0002: Remote Rule Evaluation
Author: Danny Kopping (danny.kopping@grafana.com)
Date: 01/2023
Sponsor(s): @dannykopping
Type: Feature
Status: Accepted
Related issues/PRs: https://github.com/grafana/mimir/pull/1536
Thread from mailing list: N/A
Background
The ruler
is a component that evaluates alerting and recording rules. Loki reuses Prometheus’ rule evaluation engine. The ruler
currently operates by initialising a querier
internally and evaluating all rules “locally” (i.e. it does not rely on any other components). Each rule group executes concurrently, and rules within the rule group are evaluated sequentially (this is an implementation detail from Prometheus).

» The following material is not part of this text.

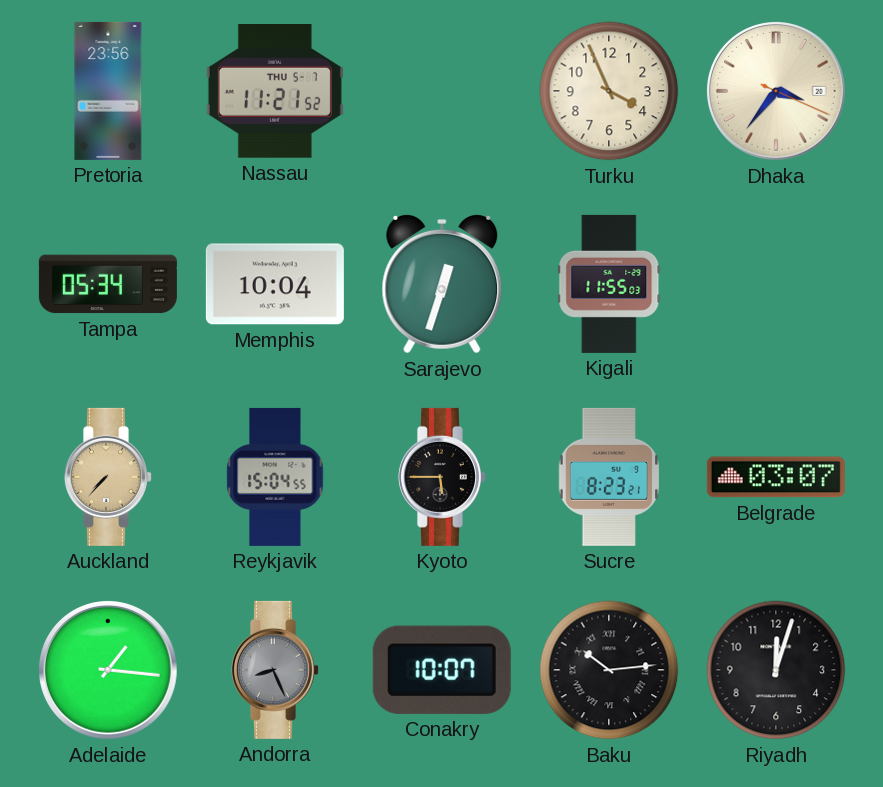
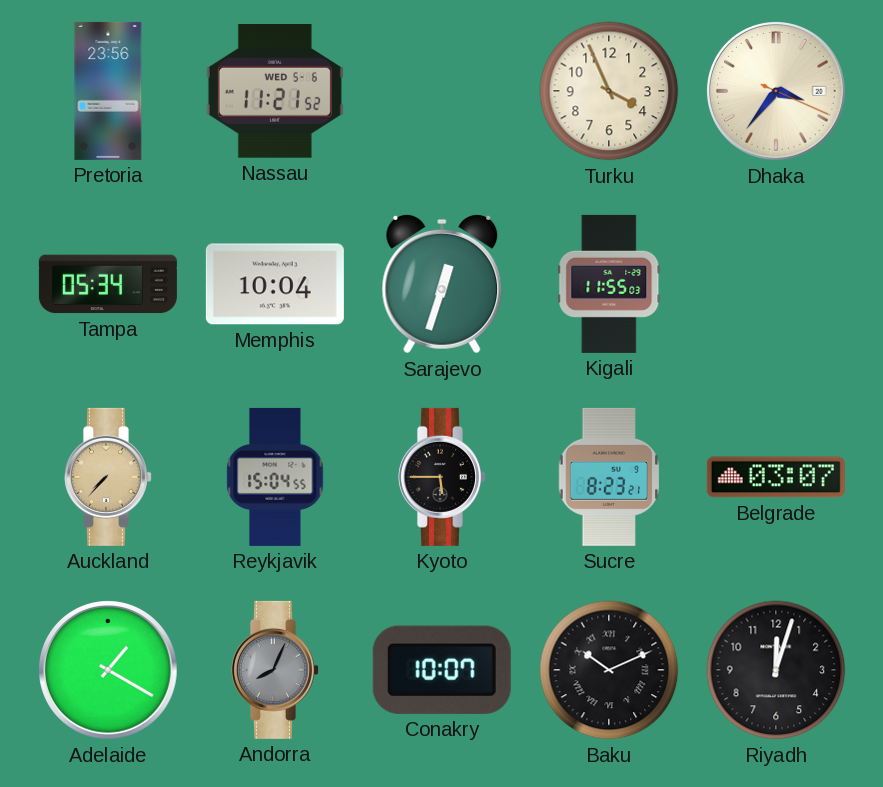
Nassau date: THU 5-7 -> WED 5-6
Adelaide: 1:16 -> 1:20
Andorra: 8:26 -> 8:04
Baku: 10:14 -> 10:11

Recording rules produce metric series which are sent to a Prometheus-compatible source. Alerting rules send notifications to Alertmanager when a condition is met. Both of these rule types can play a vital role in an organisation’s observability strategy, and so their reliable evaluation is essential.
Problem Statement
Rule evaluations can contain expensive queries. The ruler
initialises a querier
, but the querier
does not have the capability to accelerate queries; the query-frontend
component is responsible for query acceleration through splitting, sharding, caching, and other techniques.
An expensive rule query can cause an entire ruler
instance to use excessive resources and even crash. This is highly problematic for the following reasons:
- slow rule evaluations can lead to subsequent rules in a group to be delayed or missed, leading to missing alerts or gaps in recording rule metrics
- excessive resource usage can impede the evaluation of rules for other tenants (noisy neighbour)
Goals
- faster, more efficient rule evaluation
- greater isolation between tenants
- more reliable service
Non-Goals
This proposal does not aim to make this option the default mode of evaluation; it should be optional because it increases operational complexity.
Proposals
Proposal 0: Do nothing
Loki’s current ruler
implementation is sufficient for small installations running relatively simple or inexpensive queries.
Pros:
- Nothing to be done
Cons:
- Loki’s
ruler
will remain unreliable and inefficient when used in large multi-tenant environments with expensive queries.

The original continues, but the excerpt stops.